A study carried out by the European Private Equity & Venture Capital Association and KPMG M&A Tax Services to assess the tax and legal situation across 27 European countries has given France the highest score.
France replaced Ireland as the most attractive fiscal and legal environment for private equity in 2008. Ireland fell to second place and Belgium came in third, pushing the UK out of the top three for the first time since the study began.
Overall, the study found that the gap between the most and least favourable tax and legal environments widened, but the European average remained relatively unchanged in 2008 compared to 2006, the last time the study was done.
Southern Europe countries Greece, Spain and Portugal consolidated their position in the top half of the table with continuous improvements to their tax and legal regimes. Meanwhile the environments in the Netherlands and Luxembourg deteriorated, particularly because of difficulties in retaining talent and incentivising maangers.
Belgium’s entry to the top three was achieved by beneficial changes to its pension fund environment and new fiscal R&D incentives.

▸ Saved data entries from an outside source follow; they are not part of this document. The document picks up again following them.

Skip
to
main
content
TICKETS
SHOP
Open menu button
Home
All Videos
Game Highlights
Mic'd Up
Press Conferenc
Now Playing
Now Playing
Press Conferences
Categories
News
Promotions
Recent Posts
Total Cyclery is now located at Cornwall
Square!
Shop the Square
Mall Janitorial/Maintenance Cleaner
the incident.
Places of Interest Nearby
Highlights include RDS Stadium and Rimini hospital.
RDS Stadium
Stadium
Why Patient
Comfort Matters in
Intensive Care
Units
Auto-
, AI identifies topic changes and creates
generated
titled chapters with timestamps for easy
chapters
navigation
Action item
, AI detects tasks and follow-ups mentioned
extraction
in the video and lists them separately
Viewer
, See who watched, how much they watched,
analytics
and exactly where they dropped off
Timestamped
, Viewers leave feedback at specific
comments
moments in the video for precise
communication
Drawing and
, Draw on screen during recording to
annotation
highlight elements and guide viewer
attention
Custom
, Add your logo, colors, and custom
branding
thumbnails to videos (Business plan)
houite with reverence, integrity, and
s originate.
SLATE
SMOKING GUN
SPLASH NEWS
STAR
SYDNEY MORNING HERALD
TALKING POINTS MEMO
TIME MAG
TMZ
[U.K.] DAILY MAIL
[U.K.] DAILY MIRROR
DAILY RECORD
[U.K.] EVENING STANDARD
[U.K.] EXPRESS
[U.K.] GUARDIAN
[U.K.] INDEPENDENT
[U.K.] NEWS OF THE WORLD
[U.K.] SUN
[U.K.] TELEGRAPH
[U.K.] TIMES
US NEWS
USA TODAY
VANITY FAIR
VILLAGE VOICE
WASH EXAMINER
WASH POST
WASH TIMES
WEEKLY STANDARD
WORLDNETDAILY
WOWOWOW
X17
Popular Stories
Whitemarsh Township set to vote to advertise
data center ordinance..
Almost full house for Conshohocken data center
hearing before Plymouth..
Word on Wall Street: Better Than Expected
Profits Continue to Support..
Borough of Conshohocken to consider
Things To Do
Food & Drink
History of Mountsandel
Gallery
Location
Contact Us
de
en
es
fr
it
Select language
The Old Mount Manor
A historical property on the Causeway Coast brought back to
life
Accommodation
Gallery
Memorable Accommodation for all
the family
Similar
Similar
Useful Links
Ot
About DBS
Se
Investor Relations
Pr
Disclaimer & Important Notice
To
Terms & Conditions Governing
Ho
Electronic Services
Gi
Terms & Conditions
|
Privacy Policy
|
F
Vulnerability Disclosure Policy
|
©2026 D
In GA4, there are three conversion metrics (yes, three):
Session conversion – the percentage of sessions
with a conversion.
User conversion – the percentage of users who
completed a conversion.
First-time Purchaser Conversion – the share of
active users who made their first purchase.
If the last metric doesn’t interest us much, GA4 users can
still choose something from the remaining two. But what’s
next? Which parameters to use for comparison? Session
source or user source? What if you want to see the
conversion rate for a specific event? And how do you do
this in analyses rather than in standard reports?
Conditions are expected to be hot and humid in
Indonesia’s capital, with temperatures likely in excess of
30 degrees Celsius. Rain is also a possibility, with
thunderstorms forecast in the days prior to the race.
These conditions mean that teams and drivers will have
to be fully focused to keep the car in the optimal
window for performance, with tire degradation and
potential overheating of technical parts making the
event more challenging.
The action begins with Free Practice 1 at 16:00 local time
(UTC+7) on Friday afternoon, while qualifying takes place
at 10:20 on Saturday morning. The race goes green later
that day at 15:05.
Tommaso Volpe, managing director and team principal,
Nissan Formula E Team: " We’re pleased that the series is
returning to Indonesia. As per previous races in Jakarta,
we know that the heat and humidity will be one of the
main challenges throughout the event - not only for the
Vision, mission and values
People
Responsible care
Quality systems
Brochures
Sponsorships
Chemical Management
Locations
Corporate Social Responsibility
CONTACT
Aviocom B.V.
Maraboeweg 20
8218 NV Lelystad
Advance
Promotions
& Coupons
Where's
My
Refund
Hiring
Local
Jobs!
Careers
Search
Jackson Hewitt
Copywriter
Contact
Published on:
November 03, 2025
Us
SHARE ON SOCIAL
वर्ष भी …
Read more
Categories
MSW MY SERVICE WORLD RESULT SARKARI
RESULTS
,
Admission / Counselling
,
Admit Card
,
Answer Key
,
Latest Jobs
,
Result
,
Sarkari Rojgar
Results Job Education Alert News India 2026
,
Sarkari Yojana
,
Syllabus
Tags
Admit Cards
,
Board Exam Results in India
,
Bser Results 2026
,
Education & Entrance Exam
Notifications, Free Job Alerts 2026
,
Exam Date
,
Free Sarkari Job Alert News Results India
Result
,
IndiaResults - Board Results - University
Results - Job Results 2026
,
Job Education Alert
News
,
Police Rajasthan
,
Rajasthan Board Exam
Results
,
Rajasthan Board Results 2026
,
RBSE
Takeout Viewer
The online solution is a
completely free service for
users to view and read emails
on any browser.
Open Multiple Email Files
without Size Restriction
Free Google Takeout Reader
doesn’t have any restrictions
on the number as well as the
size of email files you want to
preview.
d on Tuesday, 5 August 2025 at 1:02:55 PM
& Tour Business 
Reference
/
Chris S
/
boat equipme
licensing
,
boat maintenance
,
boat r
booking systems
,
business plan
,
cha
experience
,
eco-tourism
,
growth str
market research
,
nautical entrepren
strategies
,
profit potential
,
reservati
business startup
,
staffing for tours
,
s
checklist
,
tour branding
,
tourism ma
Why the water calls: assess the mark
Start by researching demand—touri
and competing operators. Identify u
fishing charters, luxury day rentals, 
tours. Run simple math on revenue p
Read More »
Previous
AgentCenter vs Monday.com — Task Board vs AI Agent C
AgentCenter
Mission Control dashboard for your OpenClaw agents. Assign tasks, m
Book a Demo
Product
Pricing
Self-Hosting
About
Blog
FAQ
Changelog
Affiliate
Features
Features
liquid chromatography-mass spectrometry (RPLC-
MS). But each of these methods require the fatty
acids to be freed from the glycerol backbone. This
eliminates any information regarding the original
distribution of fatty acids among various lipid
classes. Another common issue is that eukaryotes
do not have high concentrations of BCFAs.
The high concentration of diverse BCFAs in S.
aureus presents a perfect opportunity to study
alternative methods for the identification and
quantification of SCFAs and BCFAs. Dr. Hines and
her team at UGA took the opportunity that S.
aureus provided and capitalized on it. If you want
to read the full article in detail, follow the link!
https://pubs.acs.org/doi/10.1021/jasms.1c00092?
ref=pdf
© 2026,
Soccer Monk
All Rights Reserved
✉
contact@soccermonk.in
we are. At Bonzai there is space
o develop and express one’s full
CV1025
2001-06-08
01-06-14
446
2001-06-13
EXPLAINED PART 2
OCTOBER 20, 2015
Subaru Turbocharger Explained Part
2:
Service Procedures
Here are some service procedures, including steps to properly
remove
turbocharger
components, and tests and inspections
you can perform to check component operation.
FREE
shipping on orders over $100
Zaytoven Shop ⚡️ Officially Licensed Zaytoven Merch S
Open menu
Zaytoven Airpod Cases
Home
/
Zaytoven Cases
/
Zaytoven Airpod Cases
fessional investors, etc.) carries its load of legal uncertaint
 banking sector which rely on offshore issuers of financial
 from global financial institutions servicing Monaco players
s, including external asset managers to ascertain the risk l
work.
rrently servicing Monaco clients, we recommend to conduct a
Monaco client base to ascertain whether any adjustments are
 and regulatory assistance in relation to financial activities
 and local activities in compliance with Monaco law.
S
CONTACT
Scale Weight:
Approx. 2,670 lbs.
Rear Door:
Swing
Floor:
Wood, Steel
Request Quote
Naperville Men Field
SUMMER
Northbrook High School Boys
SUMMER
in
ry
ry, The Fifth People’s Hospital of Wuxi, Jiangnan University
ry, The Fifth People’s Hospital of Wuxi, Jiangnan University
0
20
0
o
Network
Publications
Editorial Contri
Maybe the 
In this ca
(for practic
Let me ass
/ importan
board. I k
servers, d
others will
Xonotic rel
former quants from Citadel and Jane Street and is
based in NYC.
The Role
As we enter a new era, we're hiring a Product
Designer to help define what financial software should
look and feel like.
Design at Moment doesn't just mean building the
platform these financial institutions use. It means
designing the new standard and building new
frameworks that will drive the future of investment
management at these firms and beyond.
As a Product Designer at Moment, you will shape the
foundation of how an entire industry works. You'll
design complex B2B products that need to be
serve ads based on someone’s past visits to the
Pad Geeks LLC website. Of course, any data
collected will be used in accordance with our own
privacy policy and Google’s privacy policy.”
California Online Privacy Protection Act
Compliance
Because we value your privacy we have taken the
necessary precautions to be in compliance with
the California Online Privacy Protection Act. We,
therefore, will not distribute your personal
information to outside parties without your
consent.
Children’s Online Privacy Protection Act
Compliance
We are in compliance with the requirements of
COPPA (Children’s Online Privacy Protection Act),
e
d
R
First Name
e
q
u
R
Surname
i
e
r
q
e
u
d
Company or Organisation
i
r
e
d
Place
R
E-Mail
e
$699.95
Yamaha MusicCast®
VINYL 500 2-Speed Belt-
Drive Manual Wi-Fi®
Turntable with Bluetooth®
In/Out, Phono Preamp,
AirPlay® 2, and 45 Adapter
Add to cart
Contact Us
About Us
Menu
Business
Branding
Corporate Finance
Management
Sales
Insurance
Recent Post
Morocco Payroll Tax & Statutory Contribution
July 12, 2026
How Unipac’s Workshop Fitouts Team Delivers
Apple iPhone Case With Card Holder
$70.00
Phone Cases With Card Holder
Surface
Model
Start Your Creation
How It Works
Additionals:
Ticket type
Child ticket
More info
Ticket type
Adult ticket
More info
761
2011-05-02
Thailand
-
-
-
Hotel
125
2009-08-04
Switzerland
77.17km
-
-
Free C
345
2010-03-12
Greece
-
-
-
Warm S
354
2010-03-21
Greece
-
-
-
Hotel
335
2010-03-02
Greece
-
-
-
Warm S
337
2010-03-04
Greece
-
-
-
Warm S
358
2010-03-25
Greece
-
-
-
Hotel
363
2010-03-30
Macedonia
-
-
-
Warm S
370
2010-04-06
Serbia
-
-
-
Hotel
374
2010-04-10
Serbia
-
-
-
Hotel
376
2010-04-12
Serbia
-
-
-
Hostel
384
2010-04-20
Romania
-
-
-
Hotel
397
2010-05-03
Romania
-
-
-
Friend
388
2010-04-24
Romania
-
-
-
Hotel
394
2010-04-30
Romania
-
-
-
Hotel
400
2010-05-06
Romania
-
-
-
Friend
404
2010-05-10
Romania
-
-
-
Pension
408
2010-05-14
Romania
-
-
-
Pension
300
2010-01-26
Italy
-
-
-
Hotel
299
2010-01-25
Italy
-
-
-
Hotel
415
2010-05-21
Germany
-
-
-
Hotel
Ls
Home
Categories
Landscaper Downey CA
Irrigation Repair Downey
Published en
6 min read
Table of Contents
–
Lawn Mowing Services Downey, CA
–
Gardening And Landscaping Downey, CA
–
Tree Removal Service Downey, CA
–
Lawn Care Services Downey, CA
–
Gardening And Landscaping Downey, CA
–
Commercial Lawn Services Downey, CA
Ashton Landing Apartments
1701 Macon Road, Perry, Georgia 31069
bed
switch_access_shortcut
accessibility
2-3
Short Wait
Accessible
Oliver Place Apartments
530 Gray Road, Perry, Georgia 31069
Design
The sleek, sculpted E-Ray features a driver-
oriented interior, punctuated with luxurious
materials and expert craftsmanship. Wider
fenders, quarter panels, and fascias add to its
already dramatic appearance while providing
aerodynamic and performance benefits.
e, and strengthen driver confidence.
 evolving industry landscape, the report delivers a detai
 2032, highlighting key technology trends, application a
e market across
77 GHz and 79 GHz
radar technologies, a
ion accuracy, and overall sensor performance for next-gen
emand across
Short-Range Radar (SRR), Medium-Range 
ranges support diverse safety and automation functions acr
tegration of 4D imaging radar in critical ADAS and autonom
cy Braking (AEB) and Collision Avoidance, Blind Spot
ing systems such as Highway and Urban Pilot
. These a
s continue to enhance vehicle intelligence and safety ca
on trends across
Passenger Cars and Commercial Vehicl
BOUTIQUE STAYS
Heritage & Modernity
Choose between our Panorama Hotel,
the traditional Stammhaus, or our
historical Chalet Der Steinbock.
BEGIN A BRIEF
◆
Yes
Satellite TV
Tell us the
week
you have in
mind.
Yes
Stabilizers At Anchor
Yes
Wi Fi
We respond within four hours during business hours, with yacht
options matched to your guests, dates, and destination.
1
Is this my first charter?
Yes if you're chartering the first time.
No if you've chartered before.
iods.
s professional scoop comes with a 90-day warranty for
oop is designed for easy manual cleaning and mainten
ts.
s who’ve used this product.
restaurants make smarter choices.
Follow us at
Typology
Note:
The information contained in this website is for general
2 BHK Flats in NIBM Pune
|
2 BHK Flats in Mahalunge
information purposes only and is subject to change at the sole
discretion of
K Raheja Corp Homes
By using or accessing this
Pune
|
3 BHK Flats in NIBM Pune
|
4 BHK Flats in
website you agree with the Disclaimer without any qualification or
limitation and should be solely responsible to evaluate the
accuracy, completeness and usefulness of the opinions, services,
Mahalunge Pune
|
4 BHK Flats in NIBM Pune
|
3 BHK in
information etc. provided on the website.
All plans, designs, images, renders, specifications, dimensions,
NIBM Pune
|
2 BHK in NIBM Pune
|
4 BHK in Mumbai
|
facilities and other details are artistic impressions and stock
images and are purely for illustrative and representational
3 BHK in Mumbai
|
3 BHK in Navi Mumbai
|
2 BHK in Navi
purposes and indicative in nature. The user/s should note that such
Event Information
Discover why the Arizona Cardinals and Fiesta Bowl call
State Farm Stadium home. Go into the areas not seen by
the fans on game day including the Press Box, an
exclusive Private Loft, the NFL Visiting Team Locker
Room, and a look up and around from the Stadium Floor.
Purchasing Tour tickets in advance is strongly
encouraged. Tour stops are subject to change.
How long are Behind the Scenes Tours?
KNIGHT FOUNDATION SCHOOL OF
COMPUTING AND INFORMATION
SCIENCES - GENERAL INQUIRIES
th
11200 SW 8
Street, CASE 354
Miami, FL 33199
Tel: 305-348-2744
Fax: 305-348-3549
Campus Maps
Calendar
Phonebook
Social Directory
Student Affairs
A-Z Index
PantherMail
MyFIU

Germany, Austria, and Italy all dropped further behind, as reform-friendly countries such as Latvia, Poland and Estonia continued constructively to reform their markets. Meanwhile Lithuania, newly included in the study, entered straight into the top half.
In addition to tax and legal regimes, the study looks at the environment for limited partners, fund management companies and investee companies, as well as the environment for retaining talent at both investment firms and investee companies.